In the presence of imbalanced class sizes in the data (Table 1), all VGG-type CNNs along with variations of ResNet achieved a consistently higher predictive accuracy (correct prediction rates ranging from 0.819 to 0.891 in Table 4) than other machine learning methods (0.228–0.679 in Table 4) on raw image data (only subtracting the training image pixel values by their sample mean). The classification accuracy was measured on the test data consisting of 12,500 images. The VGG-type CNN, with a typical CNN structure, achieved a higher classification accuracy of 0.851 than all other traditional classifiers, among which the top performance at accuracy 0.596 and 0.679 were obtained from random forests and XGBoost respectively (Table 4).

To assess the robustness of CNNs, we perturbed the training data by randomly assigning (incorrect) class labels to 5% or 10% of training images in each class category. The VGG-type CNNs still achieved high test accuracy at 0.828 and 0.801 respectively.

It was confirmed that training CNNs could be time-consuming even with a GPU server: it took 6 hours for 11-layered VGG-type CNNs, compared to 2 or 10 h on a CPU server for the two ensemble methods.

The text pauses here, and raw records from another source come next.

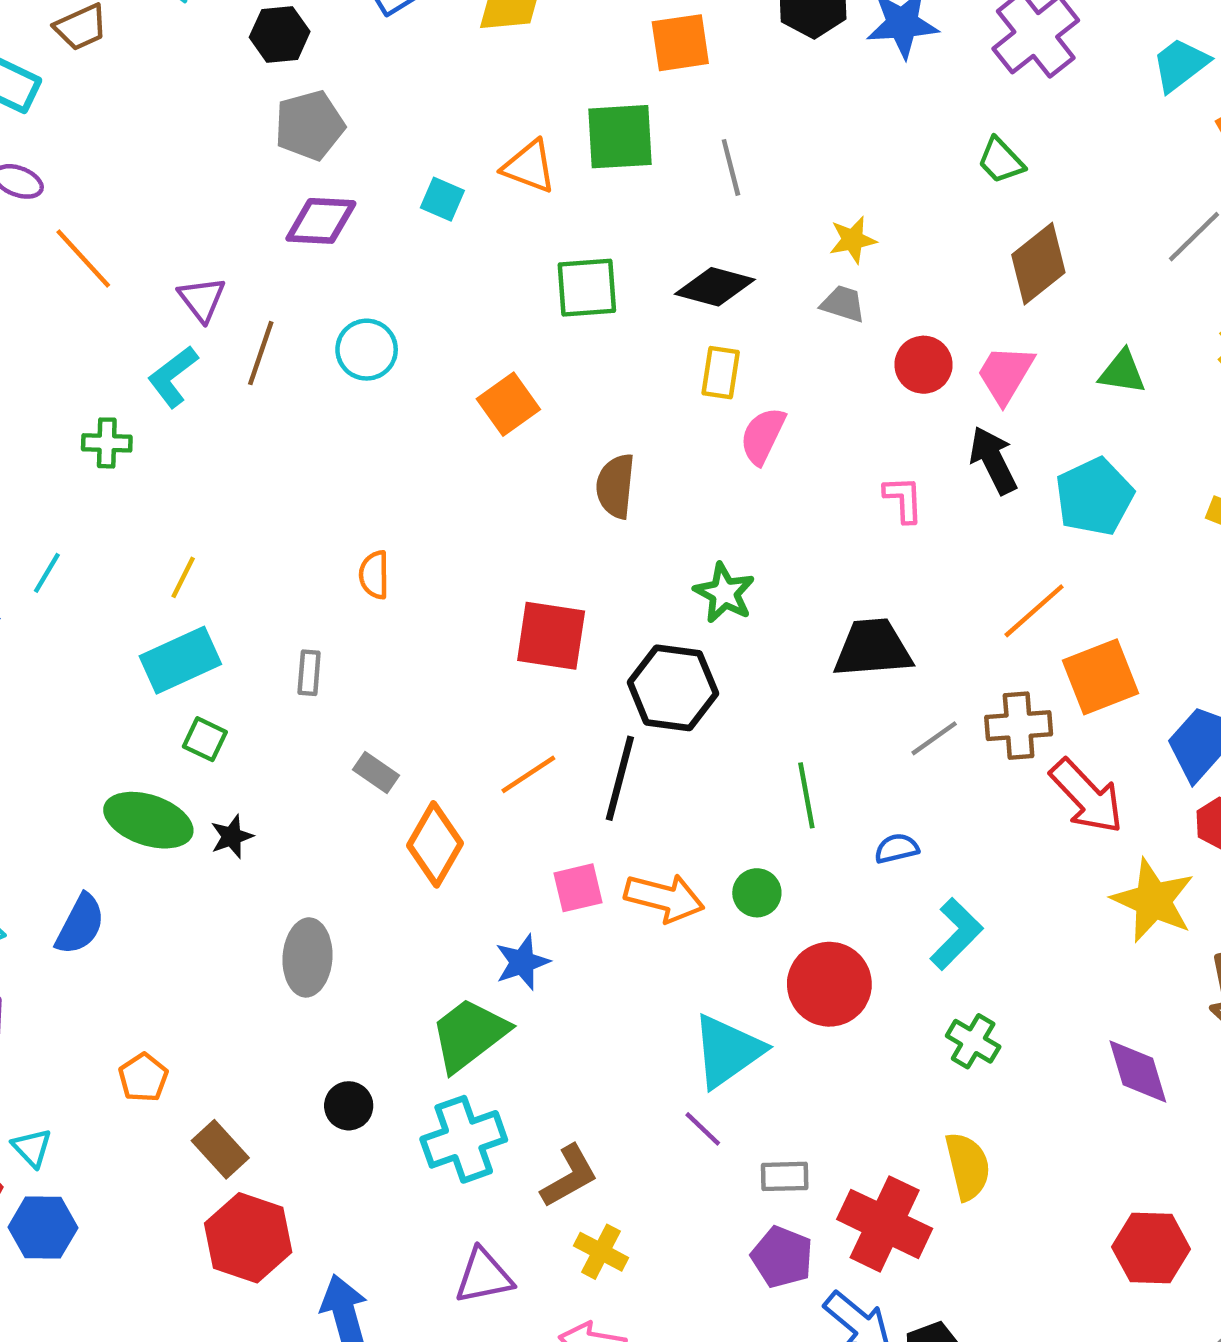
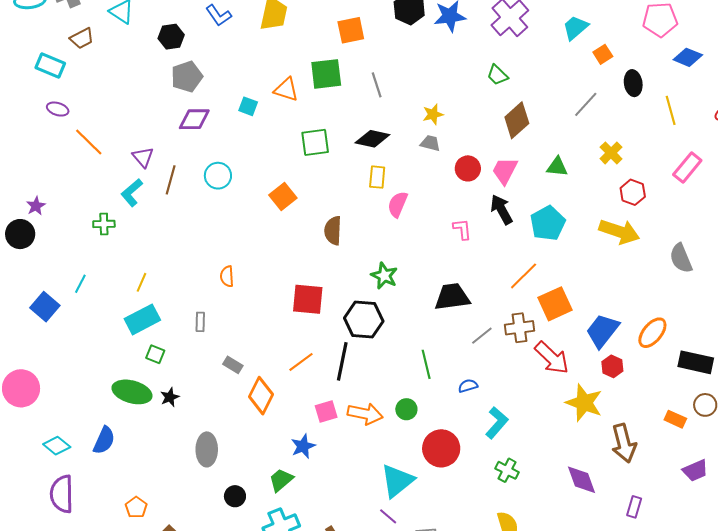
green trapezoid: (469, 1035) -> (281, 480), size x0.7
black circle: (349, 1106) -> (235, 496), moved

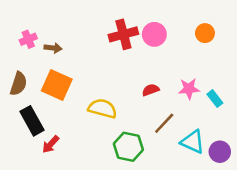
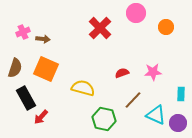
red cross: (123, 34) -> (100, 28), turned -30
pink circle: (154, 34) -> (136, 13), moved
cyan rectangle: (215, 99) -> (181, 94), moved, turned 40

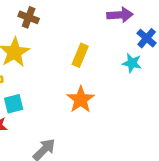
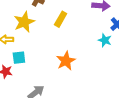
yellow rectangle: (80, 55) -> (61, 19), moved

ResNets boosted both training speed and accuracy

Except for few ResNet structures with a higher depth (Res50) or width (Wide ResNet), the majority of ResNets were faster to train than both the random forest and XGBoost (Table 4), but this should be interpreted with caution because the former were trained on a server with a GPU while the latter (in Python Scikit-learn) on a standard CPU server. Furthermore, those ResNets not only improved the accuracy over the VGG-type CNN counterparts regardless of the depth (rows with the same color are the ResNet and its counterparts differing only in shortcuts in Table 4), but also achieved a higher accuracy than all other machine learning methods (0.843–0.891 vs. 0.679) with typically shorter training time (e.g., 1.75 h vs. 2 h).

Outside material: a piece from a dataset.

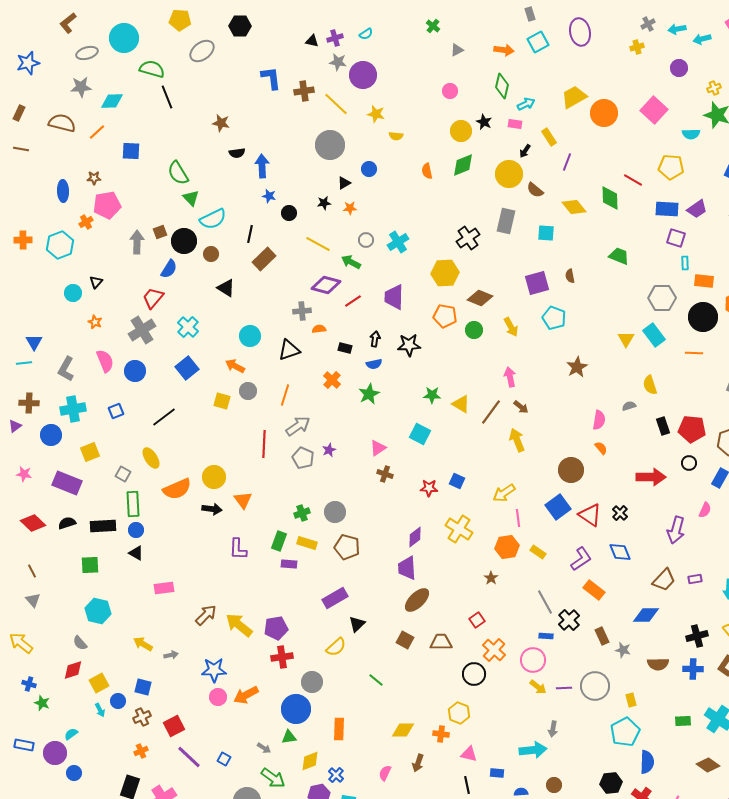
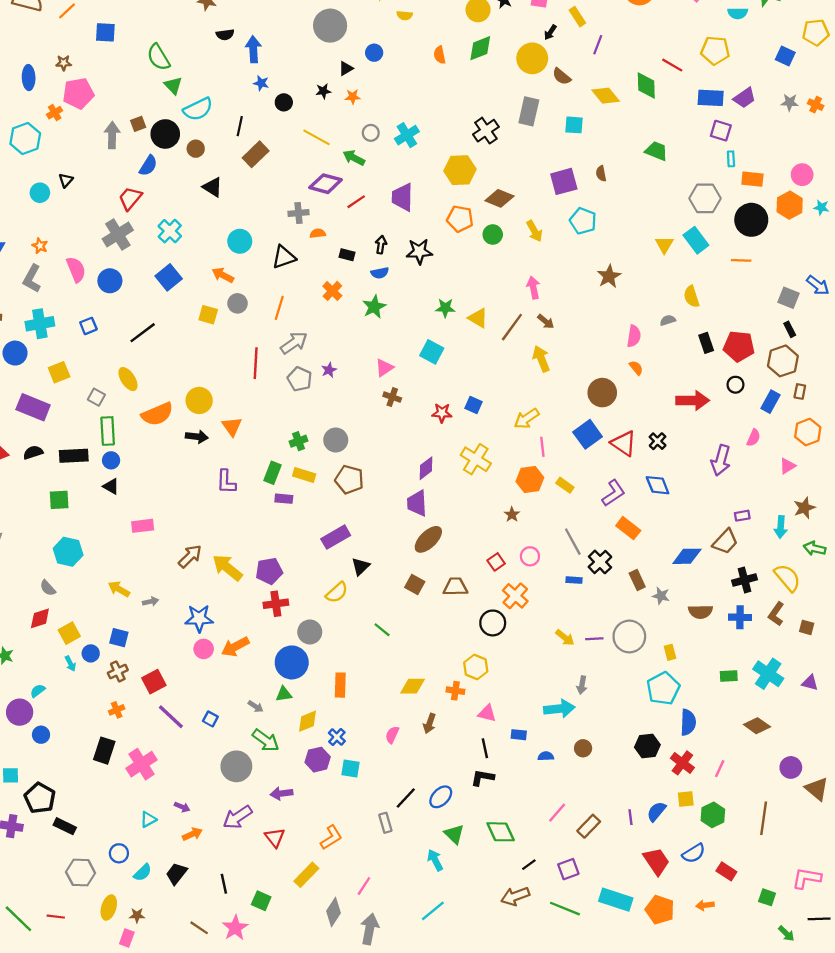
orange star: (95, 322) -> (40, 246), moved
brown trapezoid: (664, 580) -> (725, 542), moved
pink circle: (533, 660) -> (530, 556), moved, size x0.7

CNNs were robust with their hyperparameters

The high performance of CNNs (with accuracy > 0.800 and training time < 6 h) was maintained with their structure/hyperparameter variations. From Table 4, none of the CNNs had a predictive accuracy rate below 0.800. In terms of training time, most CNNs had less than 6 h training time to accomplish an accuracy of greater than 0.800. CNN’s structure variations still yielded higher performance over the ensemble methods (all other machine learning methods in our experiment and ensembles of SVM in Chong et al. (2015)), even though there were structural/hyperparameter variations such as different building blocks in ResNets (Table 3). We also noticed that a better optimizer could improve the classification accuracy of CNNs from 0.876 (Res18 - SGD optimizer) to 0.891 (Res18 - Adam optimizer) for our problem (Table 4). On the other hand, little improvement on the test accuracy of our Res18 with identity shortcut was observed through the off-the-shelf image data augmentation in Keras such as image rotation and reflection. In contrast, DeepYeast model was slightly improved with the same data augmentation (0.874 vs. 0.851 in Table 4). As a side note, a more sophisticated data augmentation procedure by using random cropping and normalizing the image pixels to be in the range [0,1] (Kraus et al., 2017) improved the DeepYeast CNN’s test accuracy to about 0.9.

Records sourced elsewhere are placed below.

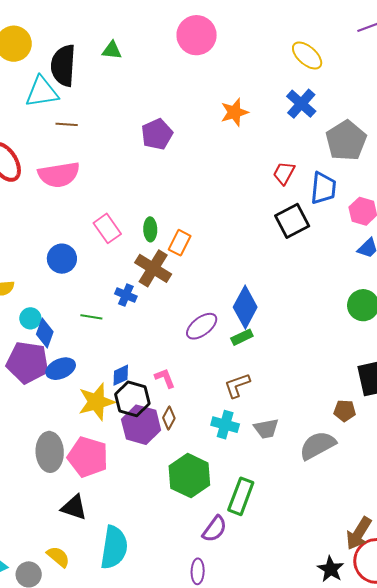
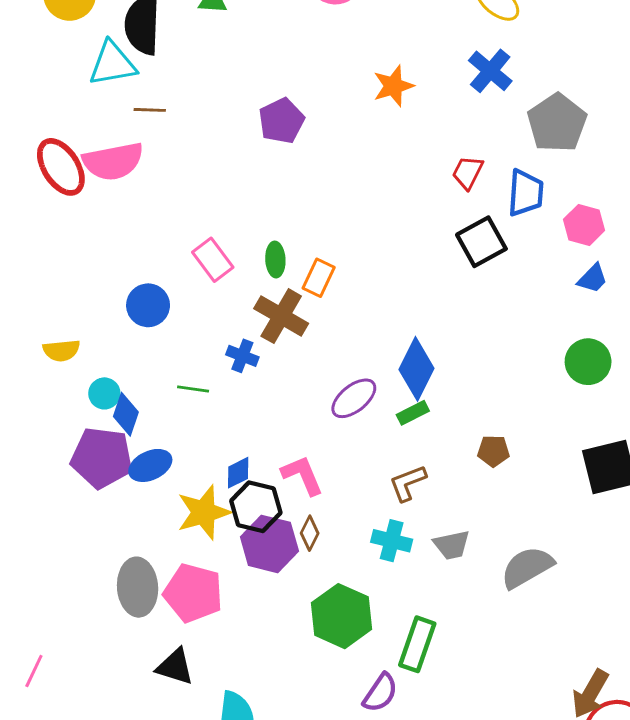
pink semicircle: (59, 175) -> (113, 161), moved
pink L-shape: (165, 378) -> (302, 475), size x1.4
brown pentagon: (345, 411) -> (493, 451), moved

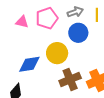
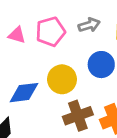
blue circle: (78, 33) -> (101, 65), moved

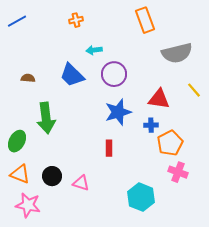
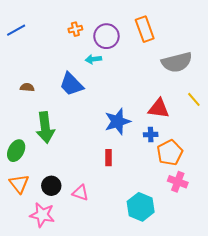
purple circle: (114, 74) -> (106, 36), moved
orange triangle: (20, 174) -> (19, 184), turned 30
pink star: (28, 205) -> (42, 215), moved

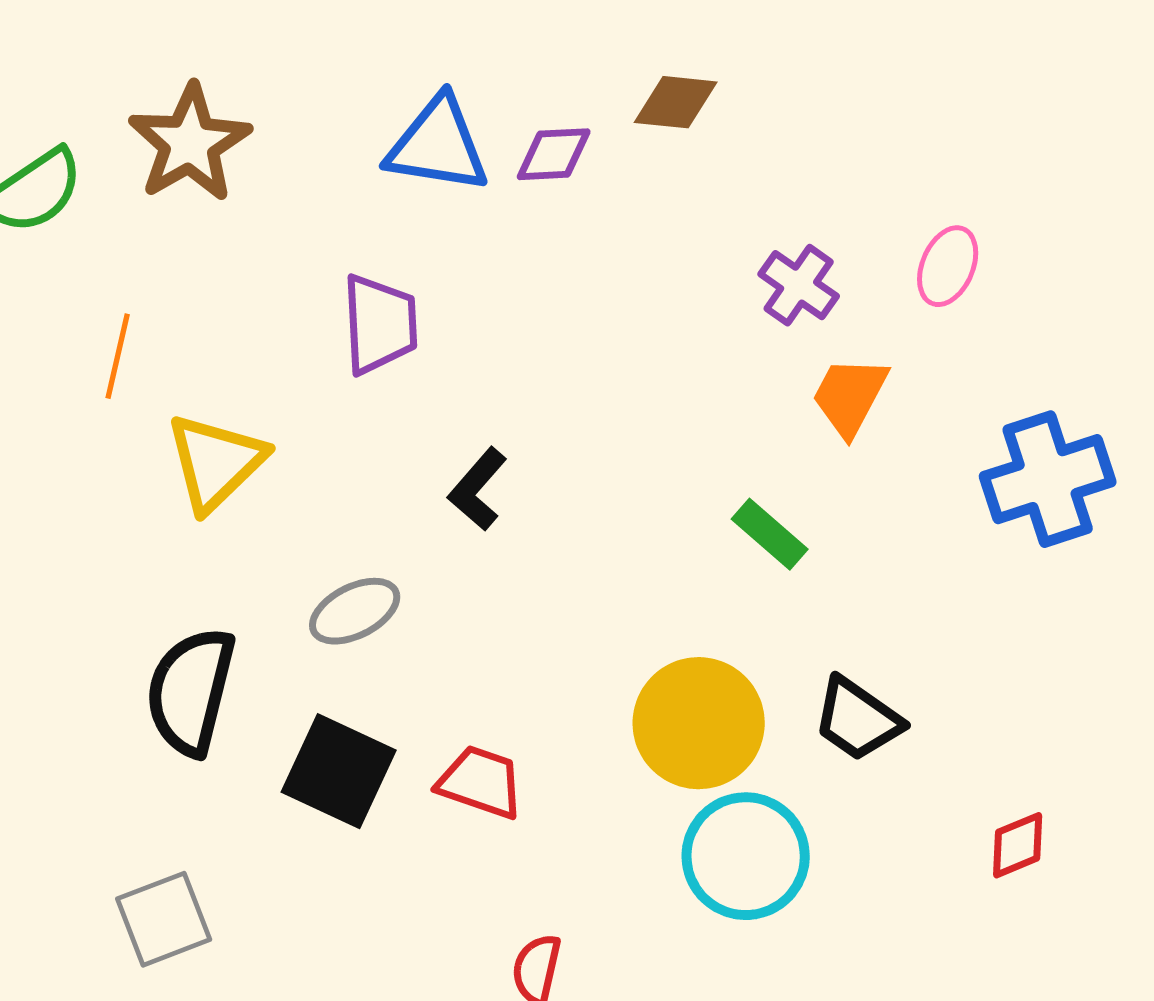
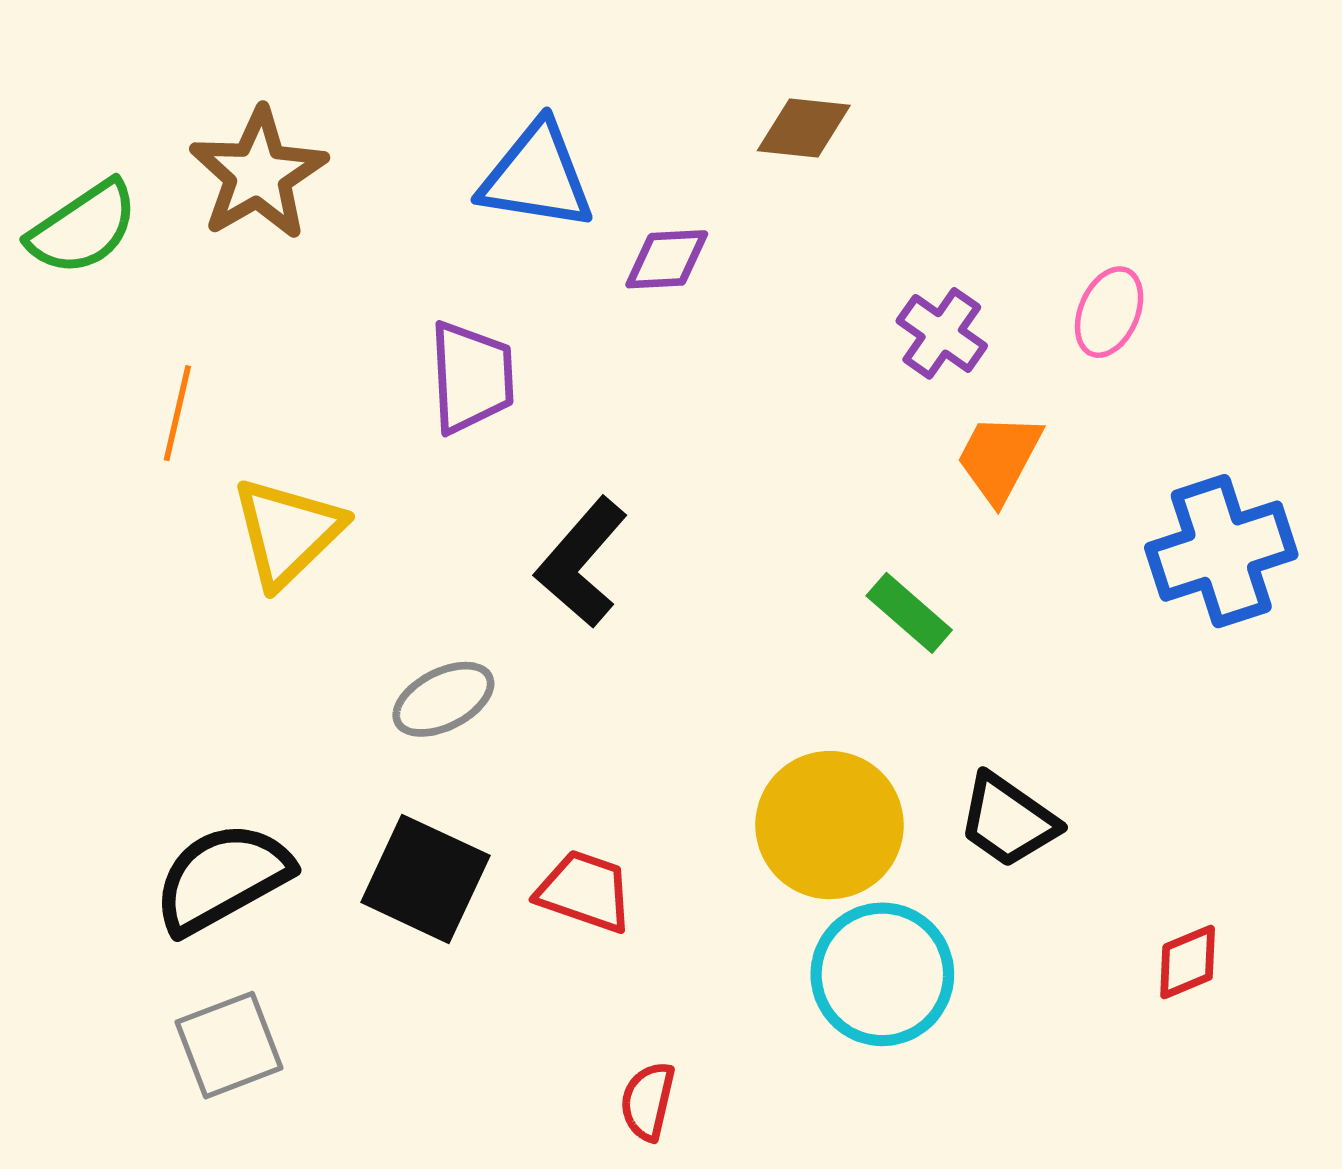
purple diamond: (554, 154) -> (667, 259), moved
black L-shape: (478, 489) -> (581, 562), size x1.4
black semicircle: (191, 691) -> (222, 878), moved, turned 47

Did wider and deeper CNNs perform better?

It is widely reported that CNNs’ performance improved through a deeper and wider network (He et al., 2016a; Zagoruyko & Komodakis, 2016). In our single cell image analysis problem, we noticed that wider and deeper CNNs did not necessarily outperform shallower and thinner CNNs, perhaps due to the only moderately large sample size with imbalanced categories. According to Table 4, performance was worse with an increased depth of layers in the VGG-type CNNs. The test accuracy of VGG-type CNN dropped from 0.845 to 0.819 when the depth of the layers increased from 18 to 50. Moreover, the Wide ResNet with widening factor 2, with the same design of convolutional building block as in Res18 (except the number of filters is larger hence is wider) (Table 3), achieved a lower accuracy (0.853) than the thinner Res18 (0.871). However, the ResNet exhibited an improved accuracy (from 0.853 to 0.886) as the network went deeper from 18 to 50 layers. This is consistent to He et al. (2016), which found that deeper layered ResNets achieved better results than the shallower ones. Interestingly, the shortcut structure showed more benefits with a 50-layer model as the increase of accuracy from the VGG-type CNN (0.67=0.886–0.819; red rows in Table 4) was higher in Res50 than that of the 18-layer model (0.08=0.853–0.845; blue rows in Table 4).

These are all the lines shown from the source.